MEGAN THOMPSON: In 2004, Karen Winkler was diagnosed with multiple sclerosis, a debilitating disease affecting the nervous system. The 46-year-old mother of three, who lives in Clarkston, Michigan, struggles every day with numbness, pain and extreme fatigue.
KAREN WINKLER: It’s so overwhelming. You wake up tired. And as the day progresses, it just gets worse and worse. And it’s where you could fall asleep standing up.
MEGAN THOMPSON: In 2005, Winkler’s doctor prescribed a brand-name medication called Provigil.
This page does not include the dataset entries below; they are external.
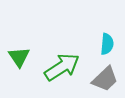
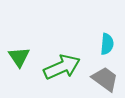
green arrow: rotated 9 degrees clockwise
gray trapezoid: rotated 100 degrees counterclockwise
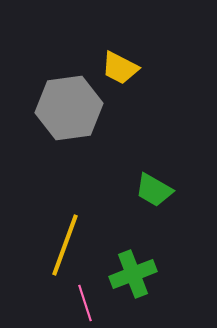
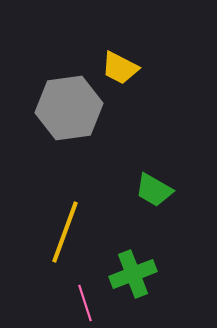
yellow line: moved 13 px up
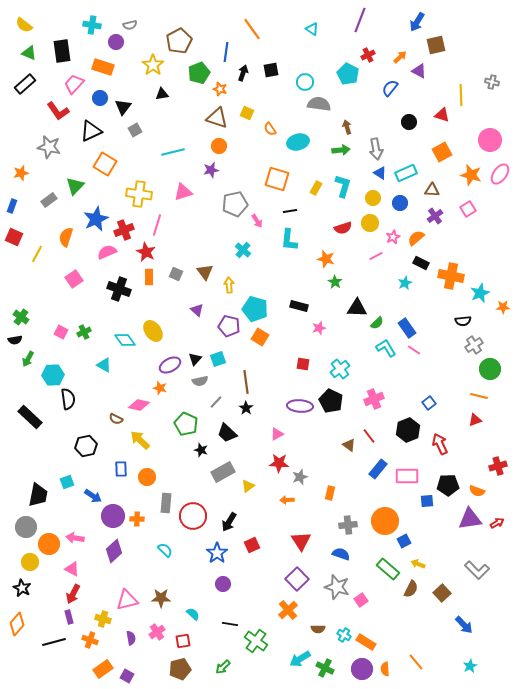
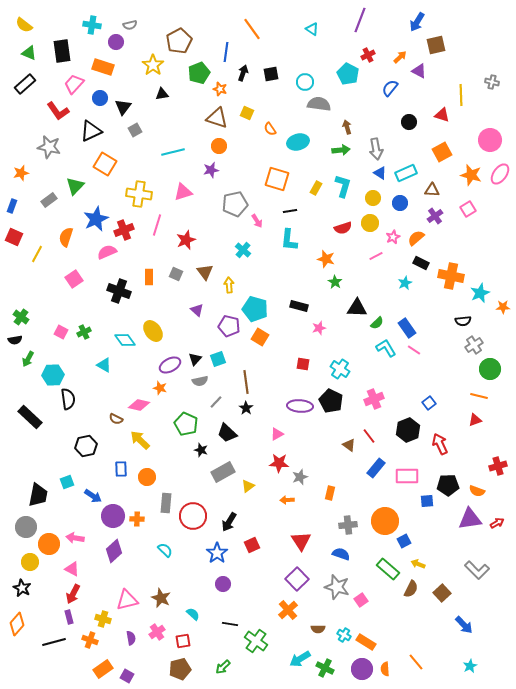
black square at (271, 70): moved 4 px down
red star at (146, 252): moved 40 px right, 12 px up; rotated 24 degrees clockwise
black cross at (119, 289): moved 2 px down
cyan cross at (340, 369): rotated 18 degrees counterclockwise
blue rectangle at (378, 469): moved 2 px left, 1 px up
brown star at (161, 598): rotated 24 degrees clockwise
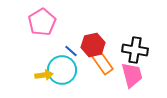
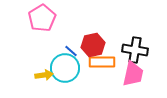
pink pentagon: moved 4 px up
orange rectangle: rotated 55 degrees counterclockwise
cyan circle: moved 3 px right, 2 px up
pink trapezoid: moved 1 px right, 1 px up; rotated 28 degrees clockwise
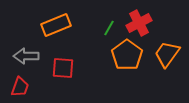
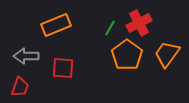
green line: moved 1 px right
It was one of the only drugs for fatigue on the market that had minimal side effects. It was made by a company called Cephalon, which earned $475 million dollars on Provigil that year. Winkler’s doctor put her on a half pill, every day.
KAREN WINKLER: It was perfect, you know. I had three young kids and I could still do- pretty much do everything that I did. And, you know, if I had 10 things on the to-do list, you know, I could either get the 10 things done or at least eight or nine of them.
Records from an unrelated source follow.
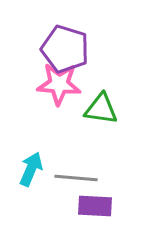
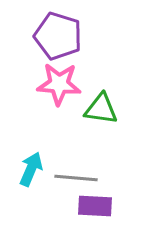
purple pentagon: moved 7 px left, 13 px up
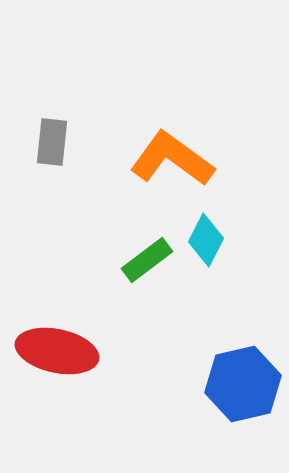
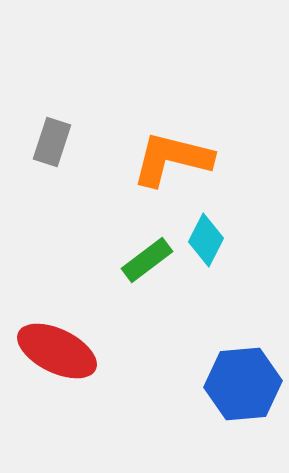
gray rectangle: rotated 12 degrees clockwise
orange L-shape: rotated 22 degrees counterclockwise
red ellipse: rotated 14 degrees clockwise
blue hexagon: rotated 8 degrees clockwise
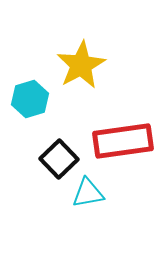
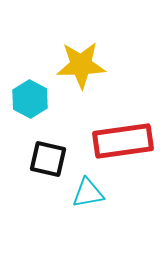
yellow star: rotated 27 degrees clockwise
cyan hexagon: rotated 15 degrees counterclockwise
black square: moved 11 px left; rotated 33 degrees counterclockwise
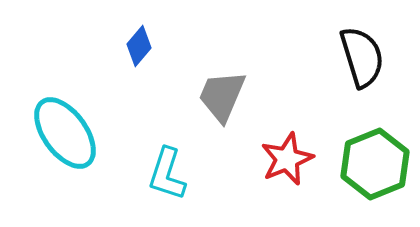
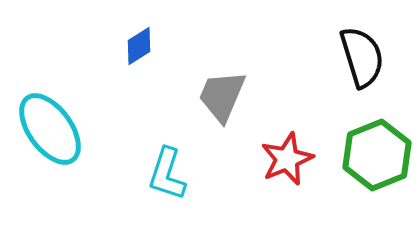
blue diamond: rotated 18 degrees clockwise
cyan ellipse: moved 15 px left, 4 px up
green hexagon: moved 2 px right, 9 px up
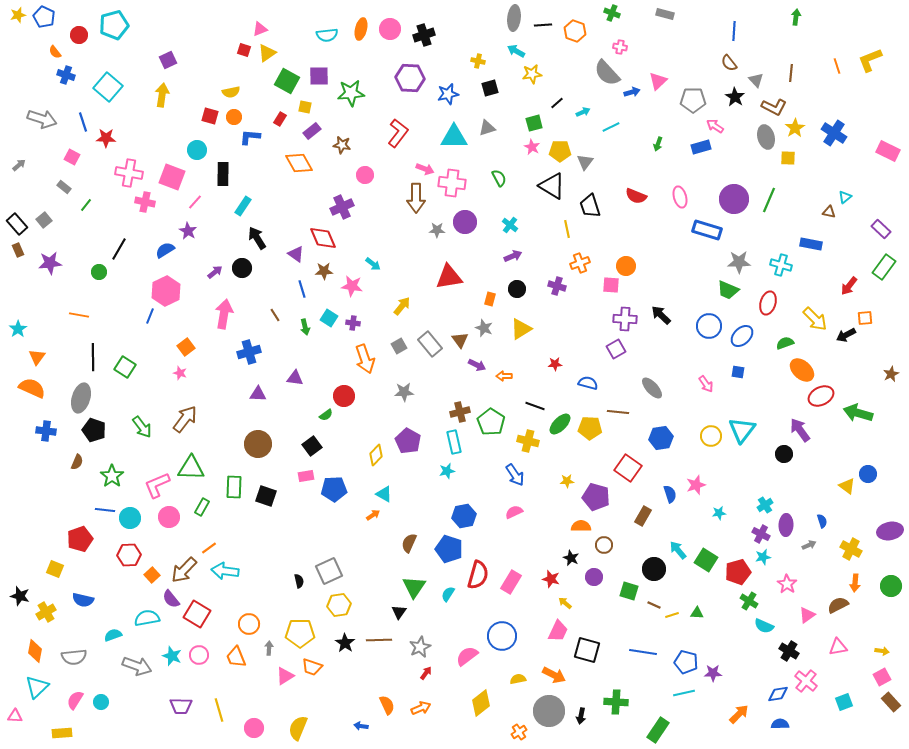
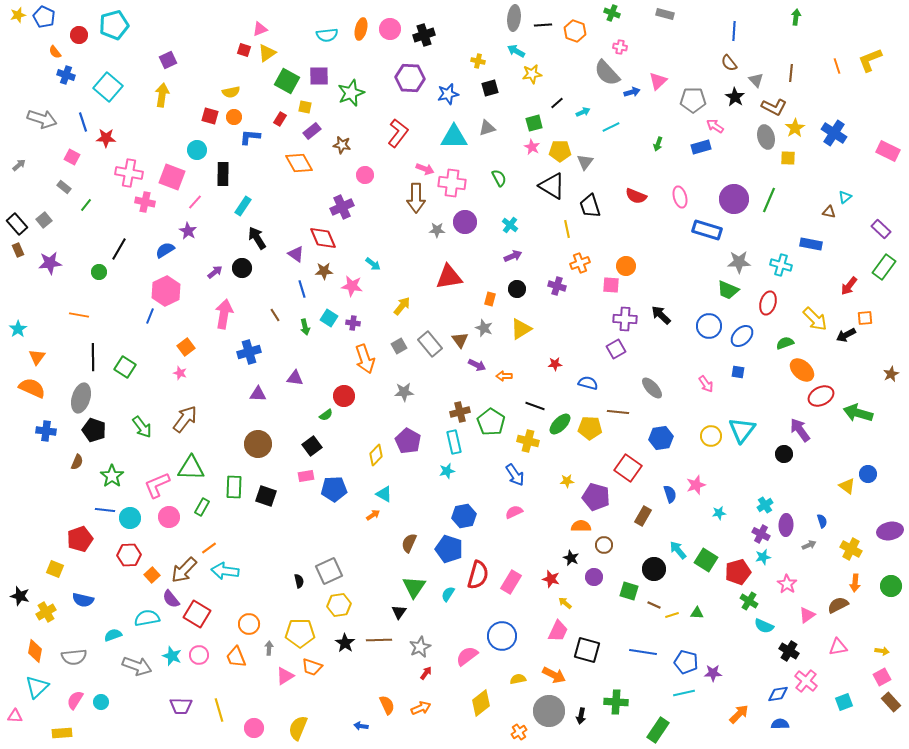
green star at (351, 93): rotated 16 degrees counterclockwise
MEGAN THOMPSON: Better yet, Winkler says her doctor told her Provigil was expected to go generic soon – possibly within a year. And that could have saved Winkler more than a thousand dollars a year. The potential savings were especially important because her disease made it impossible to go back to work as she’d planned. And around that same time, her husband’s pay was cut and the family had to dip into savings and a 401(k).
KAREN WINKLER: Then it didn’t go generic. And it was a whole different story.
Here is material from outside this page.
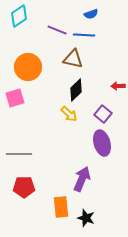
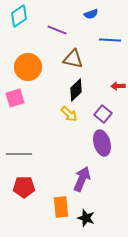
blue line: moved 26 px right, 5 px down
MEGAN THOMPSON: Not only did it not go generic … the price inexplicably started to rise.
KAREN WINKLER: It was six-something a pill. And then it was seven-something a pill. In 2010, it had gone up to, like, 16-something a pill. It was astronomical at the time.
MEGAN THOMPSON: Winkler’s out-of-pocket cost for a six-month supply went from around $300 in 2008 to more than $700 in 2010.
MEGAN THOMPSON: So, could you afford that?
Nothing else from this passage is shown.